Fantasy Maps, Watercolor and TikTok
One of my favorite things about being an artist is finding other creative people who make you immediately want to sit down and create something. That’s exactly what happened when I came across @emmamadhatter on TikTok.
She creates fantasy maps in one of the coolest ways I’ve seen. Instead of sketching island shapes from scratch, she uses crystals, dice, and other objects to build the land masses first. She’ll scatter them across the paper, trace around the shapes to form coastlines, and then develop the map from there with ink and detail work. Every map ends up feeling organic and unpredictable, like a real place instead of something overly planned out.
We actually met through @dirtyoardice on TikTok. Every Friday he features artists in his Artist Spotlight of the Week, and we had both been featured there. After seeing her work, I messaged the group chat of featured artist because her maps genuinely made me want to try painting one myself. Instead of just talking about it, she suggested we collaborate on a piece together, and I immediately said yes.
Honestly, this ended up being a pretty meaningful project for me. I realized while working on it that this is the first collaboration I’ve done with another artist in about four years. Art can get surprisingly solitary sometimes, especially when you spend most of your time working alone in a studio or posting into the void online. There was something really refreshing about working on a piece that already had someone else’s imagination built into it before I ever touched a brush.

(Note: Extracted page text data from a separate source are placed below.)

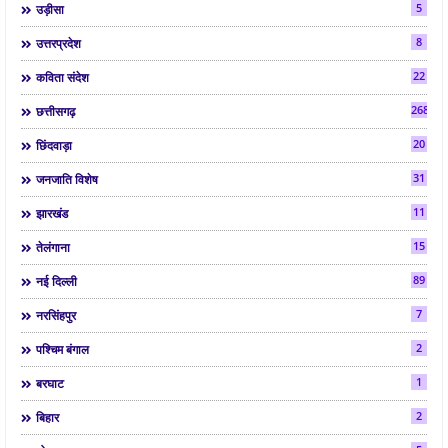
5
उड़ीसा
8
उत्तरप्रदेश
22
कविता संदेश
268
छत्तीसगढ़
20
छिंदवाड़ा
31
जनजाति विशेष
11
झारखंड
15
तेलंगाना
89
नई दिल्ली
7
नरसिंहपुर
2
पश्चिम बंगाल
1
बरघाट
2
बिहार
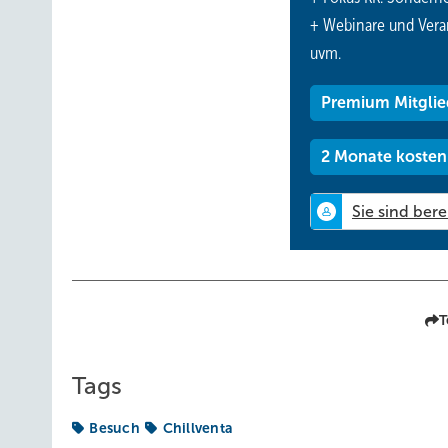
+ Webinare und Vera
uvm.
Premium Mitglie
2 Monate kosten
T
Tags
Besuch
Chillventa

Once she finished the map itself, she mailed it to me to paint. I worked entirely in watercolor and focused on bringing atmosphere into the piece without losing the handmade fantasy-map feeling that made me love it in the first place. I added the compass rose at the bottom painted with the ocean and included the sea monster because every good fantasy map deserves at least one thing lurking offshore. All that’s needed now is Emmas signature.